Students studying Arabic as a foreign language in the Southern Lehigh School District will have to head to the virtual classroom in the fall after federal sequestration forced funding cuts to a teacher exchange programs.
"The good news is the teacher we currently have on staff will head back to Egypt, but we've made arrangements for her to continue to teach our students remotely through K12 Blending Learning, an online provider," Superintendent Leah Christman told directors at Monday's school board meeting.
Christman said the remote learning details were being worked out, but that students who had studied Arabic in the classroom during the past two years would retain continuity in their studies.
"Our students will have the benefit of a teacher they already know, and studies they are already engaged in," Christman said.
The Arabic teacher had been provided under the Teachers of Critical Languages Program through the U.S. Department of State.
It is designed to increase the number of Americans teaching and studying Arabic and Mandarin. The district also has two teachers from China teaching Mandarin. In grades 7 to 12, there are 42 students studying Arabic, and 190 students studying Mandarin Chinese.
About $1 million, or 30 percent of the funding, is slated to be cut next year.

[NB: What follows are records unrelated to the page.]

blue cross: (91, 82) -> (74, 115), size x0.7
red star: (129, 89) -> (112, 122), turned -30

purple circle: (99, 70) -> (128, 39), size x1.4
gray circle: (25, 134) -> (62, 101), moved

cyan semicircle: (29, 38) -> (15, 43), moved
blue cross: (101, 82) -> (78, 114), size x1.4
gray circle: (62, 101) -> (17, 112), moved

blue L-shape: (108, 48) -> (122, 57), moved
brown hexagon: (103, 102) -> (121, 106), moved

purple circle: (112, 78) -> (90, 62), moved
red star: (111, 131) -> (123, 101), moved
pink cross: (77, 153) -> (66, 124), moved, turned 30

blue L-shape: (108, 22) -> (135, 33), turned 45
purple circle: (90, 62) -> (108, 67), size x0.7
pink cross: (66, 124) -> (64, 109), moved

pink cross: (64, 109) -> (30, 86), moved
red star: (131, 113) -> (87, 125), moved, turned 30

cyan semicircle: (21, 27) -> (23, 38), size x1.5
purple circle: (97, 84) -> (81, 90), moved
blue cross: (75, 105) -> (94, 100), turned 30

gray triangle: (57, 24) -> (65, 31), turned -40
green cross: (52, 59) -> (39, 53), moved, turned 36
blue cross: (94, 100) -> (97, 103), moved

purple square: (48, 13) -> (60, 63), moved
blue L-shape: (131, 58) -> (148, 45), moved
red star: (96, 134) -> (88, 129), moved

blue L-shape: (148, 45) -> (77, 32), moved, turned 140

Christman said the exchange program had originally planned to bring 24 Arabic teachers to the United States for the 2013-14 school year, but that the number was slashed to 16.
"We have had two consecutive years of Arabic exchange teachers, so that's one of the reasons we were dropped from the list for the fall," Christmas said.
The Southern Lehigh program is facilitated through the Berks County Intermediate Unit, Christman said.
Southern Lehigh plans to continue with live teachers in the Chinese classrooms with two new Chinese teachers, both males, arriving in the fall.
"This will be the first time we've had male exchange teachers," said director Dorothy Mohr.
In February 2012, the district reported enrollment of 151 students studying Arabic and Chinese through its foreign language exchange program.
In March, Christman was selected as one of the American interviewers sent to Egypt, to help with interviewing eligible applicants to come to the United States to teach in American classrooms.